Improving Care After Inherited Cancer Testing
Purpose
The IMPACT Study seeks to refine and evaluate the effectiveness of interventions on improving guideline-adherent cancer risk management (CRM) and family communication (FC) of genetic test results for individuals with a documented pathogenic/likely pathogenic (P/LP) variant, and FC of family cancer history for individuals with a variant of uncertain significance (VUS) in an inherited cancer gene.
Conditions
- Inherited Cancer Syndrome
- Prostate Cancer
- Colorectal Cancer
- Endometrial Cancer
- Breast Cancer
Eligibility
- Eligible Ages
- Over 18 Years
- Eligible Genders
- All
- Accepts Healthy Volunteers
- Yes
Criteria
Randomized Controlled Trial Eligibility: All trial participants will be autonomous adults
who are capable of participating in the study
Inclusion Criteria:
- English-speaking men and women aged 18 years or older
- Not adopted (i.e., have information about their biological relatives)

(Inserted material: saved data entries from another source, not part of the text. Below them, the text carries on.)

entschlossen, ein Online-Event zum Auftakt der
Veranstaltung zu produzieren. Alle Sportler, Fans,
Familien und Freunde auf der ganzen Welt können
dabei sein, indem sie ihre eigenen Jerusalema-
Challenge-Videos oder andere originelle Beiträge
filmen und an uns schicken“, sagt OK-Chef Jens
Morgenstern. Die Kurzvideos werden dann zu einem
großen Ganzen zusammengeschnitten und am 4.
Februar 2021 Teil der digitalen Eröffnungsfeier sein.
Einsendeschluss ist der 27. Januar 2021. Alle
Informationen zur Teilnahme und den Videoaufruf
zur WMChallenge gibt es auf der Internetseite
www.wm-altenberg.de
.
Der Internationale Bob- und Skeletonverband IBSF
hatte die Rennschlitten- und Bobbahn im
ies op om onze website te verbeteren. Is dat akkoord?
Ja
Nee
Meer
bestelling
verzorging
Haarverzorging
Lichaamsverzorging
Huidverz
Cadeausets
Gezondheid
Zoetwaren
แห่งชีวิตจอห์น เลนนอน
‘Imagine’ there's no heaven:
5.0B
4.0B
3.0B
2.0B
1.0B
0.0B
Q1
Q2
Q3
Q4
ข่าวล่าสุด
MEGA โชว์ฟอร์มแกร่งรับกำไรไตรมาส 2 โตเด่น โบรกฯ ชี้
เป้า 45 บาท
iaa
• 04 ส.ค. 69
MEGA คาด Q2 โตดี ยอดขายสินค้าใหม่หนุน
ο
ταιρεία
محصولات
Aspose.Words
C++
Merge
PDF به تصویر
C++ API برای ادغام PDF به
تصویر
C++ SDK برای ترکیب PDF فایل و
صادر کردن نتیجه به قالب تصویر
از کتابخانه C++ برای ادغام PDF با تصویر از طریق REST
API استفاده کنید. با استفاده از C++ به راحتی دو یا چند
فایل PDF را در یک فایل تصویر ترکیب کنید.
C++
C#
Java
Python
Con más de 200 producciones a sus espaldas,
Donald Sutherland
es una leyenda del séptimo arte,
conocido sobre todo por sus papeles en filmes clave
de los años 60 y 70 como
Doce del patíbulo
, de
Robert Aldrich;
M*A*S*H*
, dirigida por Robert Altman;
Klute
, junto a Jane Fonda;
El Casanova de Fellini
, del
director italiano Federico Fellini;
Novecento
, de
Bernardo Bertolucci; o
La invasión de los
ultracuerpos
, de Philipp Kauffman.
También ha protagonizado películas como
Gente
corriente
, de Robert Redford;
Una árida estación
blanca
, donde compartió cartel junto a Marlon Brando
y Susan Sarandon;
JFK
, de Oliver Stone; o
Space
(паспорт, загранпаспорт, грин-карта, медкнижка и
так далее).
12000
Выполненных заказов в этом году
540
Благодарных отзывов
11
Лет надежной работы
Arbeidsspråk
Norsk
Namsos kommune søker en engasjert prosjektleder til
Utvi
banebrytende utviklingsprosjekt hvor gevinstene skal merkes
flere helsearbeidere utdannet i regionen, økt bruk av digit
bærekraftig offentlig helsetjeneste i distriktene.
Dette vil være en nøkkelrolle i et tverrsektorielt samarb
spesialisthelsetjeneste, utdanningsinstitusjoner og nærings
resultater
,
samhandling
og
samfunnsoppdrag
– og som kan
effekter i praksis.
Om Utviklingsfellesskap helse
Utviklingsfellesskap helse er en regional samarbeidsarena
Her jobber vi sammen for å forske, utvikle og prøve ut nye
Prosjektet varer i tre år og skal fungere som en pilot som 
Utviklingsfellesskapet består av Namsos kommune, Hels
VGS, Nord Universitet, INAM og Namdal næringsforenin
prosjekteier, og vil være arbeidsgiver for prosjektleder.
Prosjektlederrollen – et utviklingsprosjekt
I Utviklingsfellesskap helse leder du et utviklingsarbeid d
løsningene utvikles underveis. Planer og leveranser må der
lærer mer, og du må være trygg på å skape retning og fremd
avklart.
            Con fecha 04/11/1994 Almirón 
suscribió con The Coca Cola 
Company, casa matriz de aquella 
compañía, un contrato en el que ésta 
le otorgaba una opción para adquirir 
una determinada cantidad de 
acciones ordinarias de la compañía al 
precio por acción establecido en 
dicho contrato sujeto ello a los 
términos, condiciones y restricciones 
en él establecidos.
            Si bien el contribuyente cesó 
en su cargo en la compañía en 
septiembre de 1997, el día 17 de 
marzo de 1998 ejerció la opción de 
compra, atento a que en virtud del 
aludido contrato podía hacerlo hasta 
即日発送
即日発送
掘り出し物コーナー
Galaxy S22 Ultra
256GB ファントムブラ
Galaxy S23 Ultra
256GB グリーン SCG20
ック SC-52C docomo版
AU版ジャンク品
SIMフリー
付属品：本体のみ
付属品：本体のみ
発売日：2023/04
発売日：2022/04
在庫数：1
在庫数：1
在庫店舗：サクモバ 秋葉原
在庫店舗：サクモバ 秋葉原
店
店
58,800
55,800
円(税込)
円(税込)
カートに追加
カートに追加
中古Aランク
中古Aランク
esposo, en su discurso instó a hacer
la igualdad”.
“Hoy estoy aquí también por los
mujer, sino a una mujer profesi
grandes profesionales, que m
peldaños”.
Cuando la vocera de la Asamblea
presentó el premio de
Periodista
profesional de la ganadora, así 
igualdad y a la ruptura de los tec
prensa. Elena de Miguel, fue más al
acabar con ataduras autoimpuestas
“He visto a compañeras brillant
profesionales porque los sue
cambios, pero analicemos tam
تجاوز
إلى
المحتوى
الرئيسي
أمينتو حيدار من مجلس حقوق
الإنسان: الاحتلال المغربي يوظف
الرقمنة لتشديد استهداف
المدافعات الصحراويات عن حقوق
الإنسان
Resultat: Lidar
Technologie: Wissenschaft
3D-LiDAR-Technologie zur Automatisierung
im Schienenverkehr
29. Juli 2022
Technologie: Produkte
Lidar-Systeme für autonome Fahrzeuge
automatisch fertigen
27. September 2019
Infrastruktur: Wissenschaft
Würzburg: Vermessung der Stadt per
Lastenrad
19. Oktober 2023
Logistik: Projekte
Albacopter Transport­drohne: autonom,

- Have access to internet and a computer, tablet, or smartphone
- Documented pathogenic/likely pathogenic variant in an inherited cancer gene that has
CRM guidelines listed in the National Comprehensive Cancer Network (NCCN)
Genetic/Familial Panel focused on Breast, Ovarian, and Pancreatic or Colorectal
cancers
- Must meet at least one of the following criteria:
- Intervention A (GeneSHARE) criteria: Have at least one at-risk adult, living
relative who either:
- has not been told about the genetic test result by the participant
- has not had their own genetic testing
- Intervention B (LivingLabReport) criteria: Are non-adherent (i.e., either
undertreatment or overtreatment) to at least one of the current NCCN CRM
guidelines or if currently adherent, require ongoing cancer screening
VUS Pilot Study Eligibility: All VUS pilot study participants will be autonomous adults
who are capable of participating in the study. Eligibility criteria include:
- English-speaking men and women aged 18 years or older
- Not adopted (i.e., have information about their biological relatives)
- Have access to internet and a computer, tablet, or smartphone
- Documented VUS in an inherited cancer gene
Study Design
- Phase
- N/A
- Study Type
- Interventional
- Allocation
- Randomized
- Intervention Model
- Parallel Assignment
- Primary Purpose
- Prevention
- Masking
- None (Open Label)
Arm Groups
Arm | Description | Assigned Intervention |
---|---|---|
Experimental GeneSHARE |
Access to GeneSHARE, a web-based toolkit including interactive and narrative components to enhance FC of genetic test results. |
|
Experimental LivingLabReport |
Access to LivingLabReport, a website containing multiple resources including a summary of the patient's genetic test results, condition-specific information, recommended CRM, and information on accessing CRM services. |
|
Active Comparator Standard-of-care |
Receive standard-of-care from their treating healthcare provider. |
|
Experimental Variants of Uncertain Significance (VUS) Pilot Study |
Participants are provided access to VUS educational resources including video and written education and assistance for speaking with family members. |
|
Recruiting Locations
Nashville, Tennessee 37212
Anne Weidner, MPH
615-875-2444
More Details
- Status
- Recruiting
- Sponsor
- Vanderbilt-Ingram Cancer Center
Detailed Description
Through recruitment of a racially, geographically, and socioeconomically diverse sample of patients, we will achieve the following aims: 1. Evaluate factors associated with access to genetic risk assessment, counseling, and testing services. 2. Conduct a randomized controlled trial to assess the effectiveness of interventions on improving guideline-adherent CRM and FC of genetic test results among individuals with a P/LP variant in an inherited cancer gene. 3. Conduct a pilot study to assess the effectiveness of an intervention on improving FC of family cancer history among individuals with a VUS in an inherited cancer gene. 4. Create and pilot an adaptive intervention to tailor resources to promote CRM and FC. 5. Document and compare multiple implementation outcomes across the different interventions to maximize their effectiveness and improve reach to underserved populations.